## DATA RECORDS
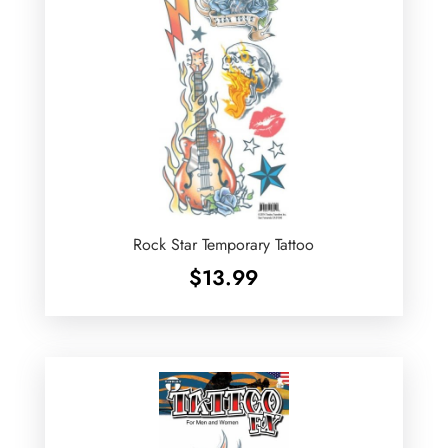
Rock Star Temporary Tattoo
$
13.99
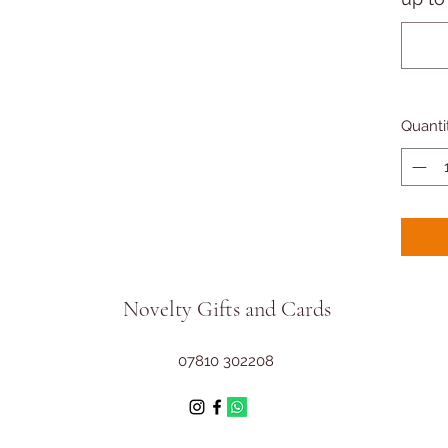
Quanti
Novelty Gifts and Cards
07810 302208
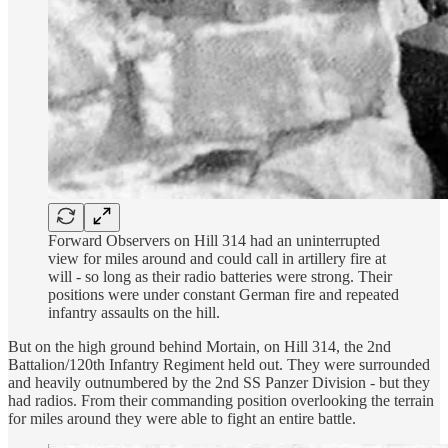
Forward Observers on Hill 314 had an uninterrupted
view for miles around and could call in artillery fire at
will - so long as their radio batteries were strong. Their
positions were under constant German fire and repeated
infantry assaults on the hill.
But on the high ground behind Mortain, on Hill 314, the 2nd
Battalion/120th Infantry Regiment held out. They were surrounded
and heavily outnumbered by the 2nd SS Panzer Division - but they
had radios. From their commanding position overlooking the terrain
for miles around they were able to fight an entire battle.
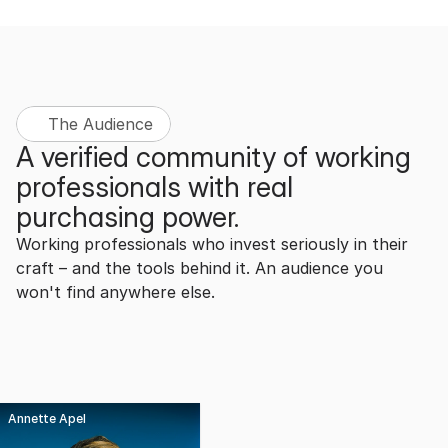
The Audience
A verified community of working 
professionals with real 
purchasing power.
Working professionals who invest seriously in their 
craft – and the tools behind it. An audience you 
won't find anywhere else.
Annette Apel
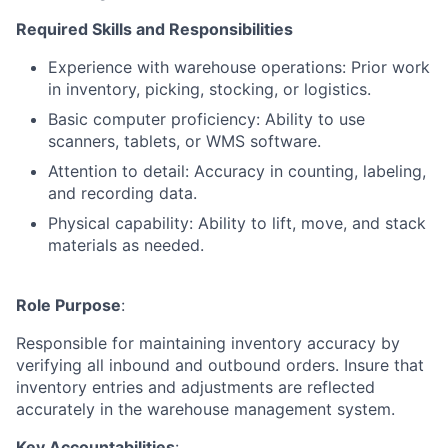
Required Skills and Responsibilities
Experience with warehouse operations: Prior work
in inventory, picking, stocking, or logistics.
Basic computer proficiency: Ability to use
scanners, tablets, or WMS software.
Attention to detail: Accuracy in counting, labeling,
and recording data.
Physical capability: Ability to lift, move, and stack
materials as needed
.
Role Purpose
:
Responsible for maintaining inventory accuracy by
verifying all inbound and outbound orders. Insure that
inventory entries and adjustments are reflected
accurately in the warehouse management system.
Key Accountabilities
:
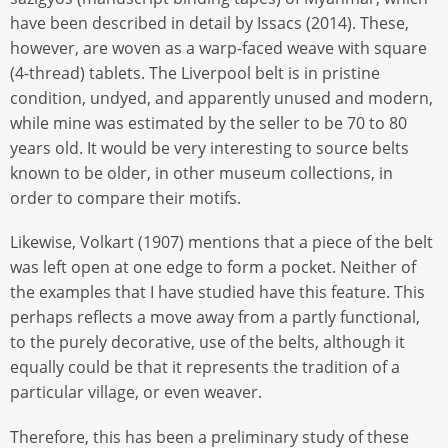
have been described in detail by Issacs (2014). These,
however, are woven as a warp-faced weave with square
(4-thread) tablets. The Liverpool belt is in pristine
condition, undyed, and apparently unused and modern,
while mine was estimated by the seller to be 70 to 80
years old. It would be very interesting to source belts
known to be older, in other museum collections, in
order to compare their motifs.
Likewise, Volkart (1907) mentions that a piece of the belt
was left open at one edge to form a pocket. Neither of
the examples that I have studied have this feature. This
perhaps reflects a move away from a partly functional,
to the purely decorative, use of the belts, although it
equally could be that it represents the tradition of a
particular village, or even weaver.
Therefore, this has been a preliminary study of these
...
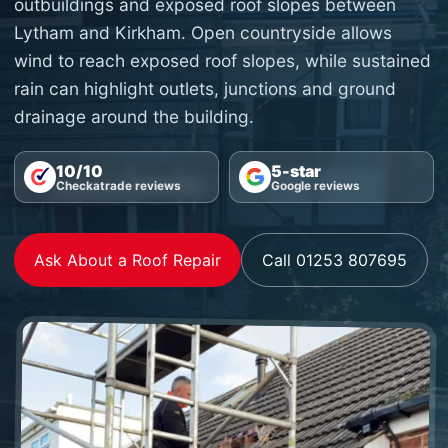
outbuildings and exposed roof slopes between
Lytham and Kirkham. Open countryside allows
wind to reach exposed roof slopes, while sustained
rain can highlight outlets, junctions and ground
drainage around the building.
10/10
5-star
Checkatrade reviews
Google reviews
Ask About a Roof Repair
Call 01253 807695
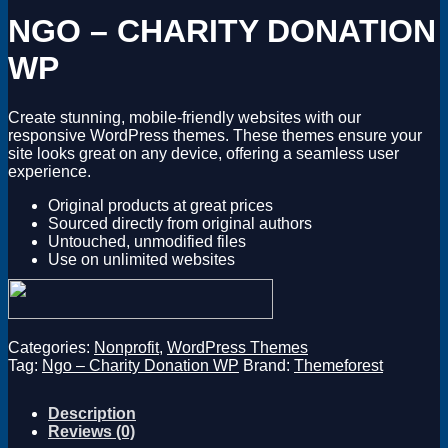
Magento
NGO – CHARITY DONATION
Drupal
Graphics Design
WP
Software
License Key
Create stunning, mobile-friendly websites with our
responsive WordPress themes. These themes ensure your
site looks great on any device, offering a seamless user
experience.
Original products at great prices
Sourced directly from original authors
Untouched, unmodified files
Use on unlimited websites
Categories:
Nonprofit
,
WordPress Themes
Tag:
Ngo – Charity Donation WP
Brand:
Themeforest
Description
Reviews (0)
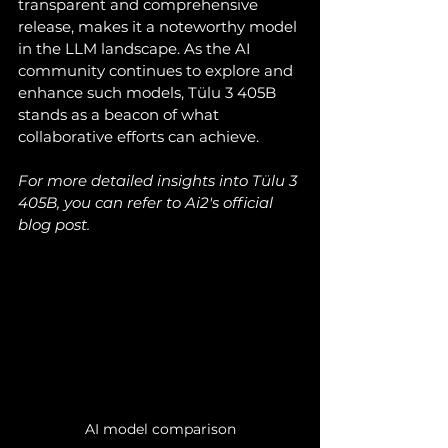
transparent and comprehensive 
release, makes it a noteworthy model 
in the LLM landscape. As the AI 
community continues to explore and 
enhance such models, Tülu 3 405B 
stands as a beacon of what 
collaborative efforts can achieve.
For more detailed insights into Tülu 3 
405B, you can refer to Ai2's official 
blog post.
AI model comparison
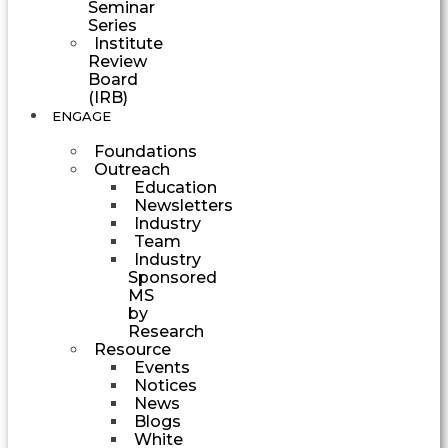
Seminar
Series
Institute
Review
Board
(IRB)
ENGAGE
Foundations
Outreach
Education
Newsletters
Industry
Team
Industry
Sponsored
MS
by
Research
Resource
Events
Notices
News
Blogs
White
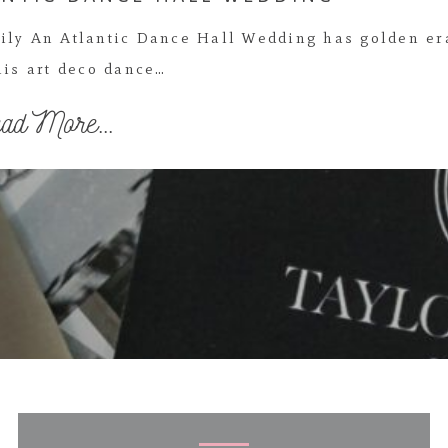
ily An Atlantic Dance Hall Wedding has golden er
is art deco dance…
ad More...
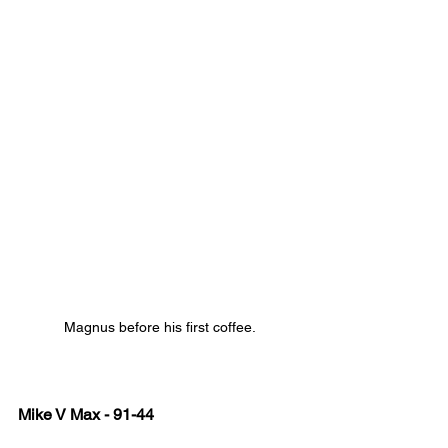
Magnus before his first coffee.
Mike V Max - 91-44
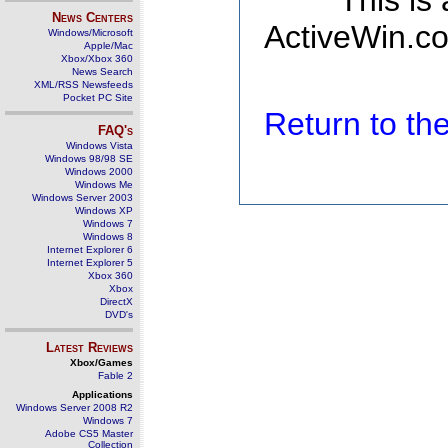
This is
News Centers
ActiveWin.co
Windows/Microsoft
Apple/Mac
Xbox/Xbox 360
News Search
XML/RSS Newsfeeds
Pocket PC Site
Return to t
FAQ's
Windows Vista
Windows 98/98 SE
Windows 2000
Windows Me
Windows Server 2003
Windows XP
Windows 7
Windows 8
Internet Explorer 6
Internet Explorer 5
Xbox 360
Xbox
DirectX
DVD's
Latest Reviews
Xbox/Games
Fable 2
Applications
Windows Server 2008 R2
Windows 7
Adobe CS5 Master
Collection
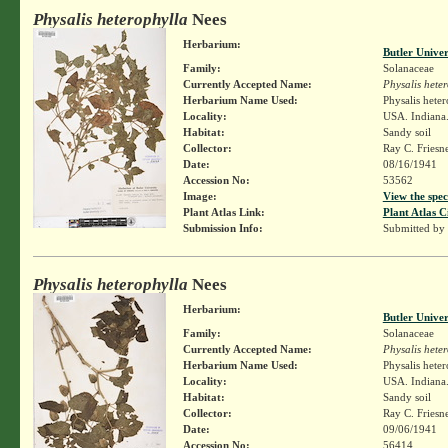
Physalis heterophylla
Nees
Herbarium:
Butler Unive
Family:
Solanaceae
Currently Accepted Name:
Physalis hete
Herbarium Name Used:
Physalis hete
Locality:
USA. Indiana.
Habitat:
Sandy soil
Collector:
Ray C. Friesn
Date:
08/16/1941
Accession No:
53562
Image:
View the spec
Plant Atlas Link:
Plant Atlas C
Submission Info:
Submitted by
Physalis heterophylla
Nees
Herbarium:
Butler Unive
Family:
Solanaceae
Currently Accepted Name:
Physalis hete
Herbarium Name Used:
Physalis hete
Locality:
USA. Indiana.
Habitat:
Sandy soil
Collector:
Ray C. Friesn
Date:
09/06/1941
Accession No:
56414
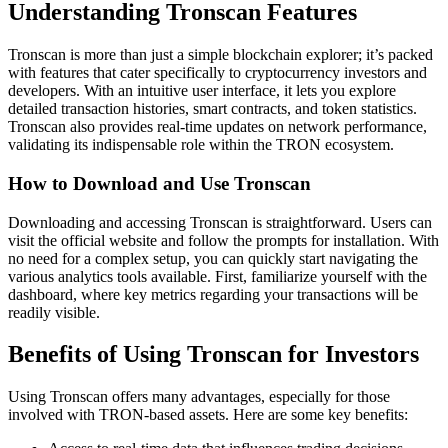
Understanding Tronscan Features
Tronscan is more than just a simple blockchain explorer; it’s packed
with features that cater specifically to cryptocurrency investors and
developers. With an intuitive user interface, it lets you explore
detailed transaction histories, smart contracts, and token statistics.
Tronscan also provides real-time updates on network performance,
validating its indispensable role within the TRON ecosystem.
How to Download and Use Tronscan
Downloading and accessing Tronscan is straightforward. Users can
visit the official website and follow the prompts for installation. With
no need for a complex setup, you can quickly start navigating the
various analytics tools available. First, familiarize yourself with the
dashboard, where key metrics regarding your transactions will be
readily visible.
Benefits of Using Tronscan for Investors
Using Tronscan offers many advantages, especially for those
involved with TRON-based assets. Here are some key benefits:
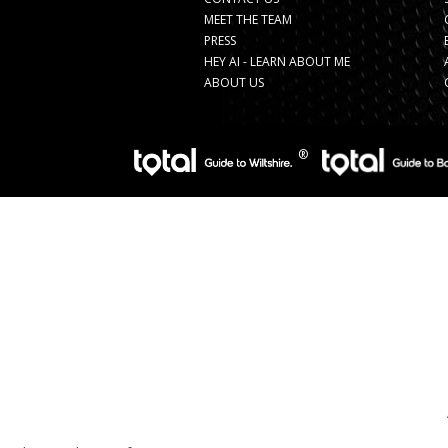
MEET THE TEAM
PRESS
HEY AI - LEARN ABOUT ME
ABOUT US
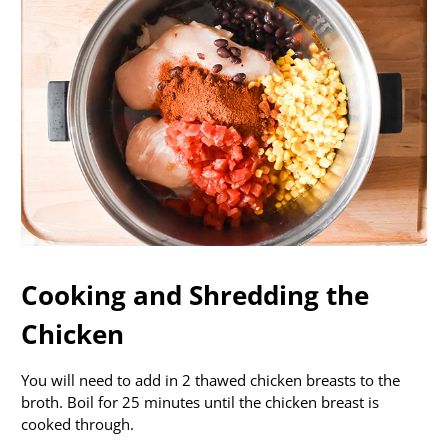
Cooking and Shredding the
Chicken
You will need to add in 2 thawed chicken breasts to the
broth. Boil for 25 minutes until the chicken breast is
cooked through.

## WHAT IS EXPECTED
Work out how many lines in the material above hold the word "ground"; answer with the number only.

## OUTPUT FOR THIS TASK
2